System Splitting and Architectural Evolution: Strategies for Scaling and Robustness

As business complexity increases and system throughput grows, unified deployment becomes more difficult, and interdependent modules make the system heavy and fragile. Therefore, business needs to be split, systems decoupled, and internal architecture upgraded to improve capacity and robustness. The following introduces two parts: system splitting and structural evolution.

1. System Splitting

System splitting, from a resource perspective, includes application splitting and database splitting. In terms of order, it can be horizontal scaling, vertical splitting, business splitting, and horizontal splitting.

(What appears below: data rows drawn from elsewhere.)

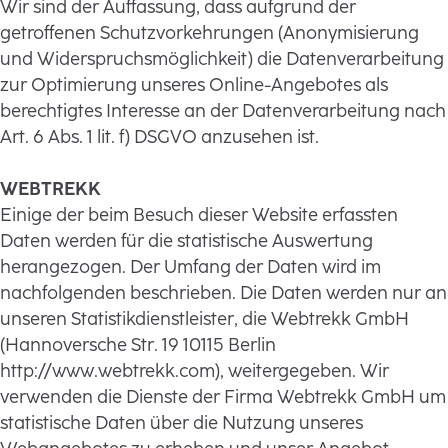
Wir sind der Auffassung, dass aufgrund der
getroffenen Schutzvorkehrungen (Anonymisierung
und Widerspruchsmöglichkeit) die Datenverarbeitung
zur Optimierung unseres Online-Angebotes als
berechtigtes Interesse an der Datenverarbeitung nach
Art. 6 Abs. 1 lit. f) DSGVO anzusehen ist.
WEBTREKK
Einige der beim Besuch dieser Website erfassten
Daten werden für die statistische Auswertung
herangezogen. Der Umfang der Daten wird im
nachfolgenden beschrieben. Die Daten werden nur an
unseren Statistikdienstleister, die Webtrekk GmbH
(Hannoversche Str. 19 10115 Berlin
http://www.webtrekk.com), weitergegeben. Wir
verwenden die Dienste der Firma Webtrekk GmbH um
statistische Daten über die Nutzung unseres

Figure 1 System Decomposition Principles

1) Horizontal Scaling

Horizontal scaling is the initial solution and the first choice when the system hits a bottleneck, mainly expanding in two ways: adding instances to applications and clustering to increase throughput; using master‑slave database replication for read/write separation, as the database is the most critical resource.

2) Vertical Splitting

Vertical splitting truly begins to split the system, separating by business functions such as user system, product system, transaction system, etc. Service call governance is introduced to handle dependencies between sub‑systems, improving decoupling and stability; degradation mechanisms prevent cascading failures.

Business‑related databases are also split into user DB, product DB, transaction DB, etc.

3) Business Splitting

Business splitting targets the application layer, separating features such as shopping cart, checkout, order, flash‑sale, etc. For flash‑sale systems, product information can be pre‑loaded into JVM cache to reduce external calls and improve performance, relieving pressure on the product system.

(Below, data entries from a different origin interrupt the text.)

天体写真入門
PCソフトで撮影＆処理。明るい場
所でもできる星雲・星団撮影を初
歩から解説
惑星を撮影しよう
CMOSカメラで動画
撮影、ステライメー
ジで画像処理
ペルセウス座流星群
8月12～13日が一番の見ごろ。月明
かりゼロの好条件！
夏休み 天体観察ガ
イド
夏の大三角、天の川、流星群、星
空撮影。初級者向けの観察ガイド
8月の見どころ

Database splitting steps: vertical partitioning, vertical sharding, horizontal partitioning, horizontal sharding.

Figure 2 Product Table Splitting

Vertical sharding means splitting a large table into smaller tables based on field update or query frequency; vertical sharding of databases means splitting by business (e.g., order DB, product DB, user DB); horizontal partitioning splits a large table into many tables; horizontal sharding further splits tables.

Figure 3 Sharding and Partitioning

4) Horizontal Splitting

Service layering turns system services into building blocks, separating functional and non‑functional systems; the middle‑platform acts as a component library, while the front‑end composes these blocks to quickly respond to business changes, e.g., a product page showing main image, price, stock, coupons, and recommendations.

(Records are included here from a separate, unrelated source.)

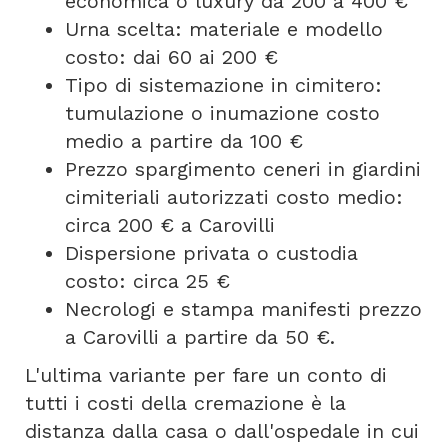
economica o luxury da 200 a 400 €
Urna scelta: materiale e modello
costo: dai 60 ai 200 €
Tipo di sistemazione in cimitero:
tumulazione o inumazione costo
medio a partire da 100 €
Prezzo spargimento ceneri in giardini
cimiteriali autorizzati costo medio:
circa 200 € a Carovilli
Dispersione privata o custodia
costo: circa 25 €
Necrologi e stampa manifesti prezzo
a Carovilli a partire da 50 €.
L'ultima variante per fare un conto di
tutti i costi della cremazione è la
distanza dalla casa o dall'ospedale in cui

Database can also separate hot and cold data; archival of obsolete items, and older order data can be stored differently.

2. Structural Evolution

Structural evolution is required as system complexity and performance demands increase, prompting internal architecture upgrades. Early systems directly linked applications to databases; after splitting, functions rely on other systems via remote calls.

Figure 4 Early Application Structure

Increasing performance demands make databases a bottleneck, leading to the introduction of cache and indexes to handle key‑value and complex queries. Cache + index is a basic high‑concurrency solution, with variations in implementation.

In 2014, a system with 300 million hot records was upgraded using Solr + Redis; only indexes were stored in Solr, results stored as primary keys, then fetched from Redis. Redis stored only hot data with expiration; cache miss fell back to the database and wrote back to Redis. This balances resources and performance. Nowadays ES + HBase is also popular.

Figure 5 Adding Cache and Index

Frequently used data can be placed in JVM cache; for example, category information in e‑commerce. ThreadLocal can be used for thread‑local cache, but must manage eviction and validity.

Figure 6 Adding Local Cache

When dependent services are unstable, treat them as data sources with caching to reduce risk, e.g., caching merchant info to isolate the product system from merchant service instability.

Figure 7 Remote Service Evolves to Data Source

User experience demands low latency; asynchronous processing via message middleware is effective. In e‑commerce order flow, the front‑end returns the payment page while the order system saves data asynchronously.

Business layer can be divided into basic services and composite services; data layer into data sources and index caches. Technologies and middleware must be combined effectively to solve various system problems.

Figure 8 Complex Structure

3. Conclusion

System architecture becomes increasingly complex, improving stability and robustness; technology choices must align with business pain points, technical reserves, and resource constraints, otherwise they become unrealistic.

The above summarizes recent technical transformations and upgrades; future detailed sharing on specific points is possible. System splitting ultimately leads to micro‑services; structural evolution reflects technological upgrades.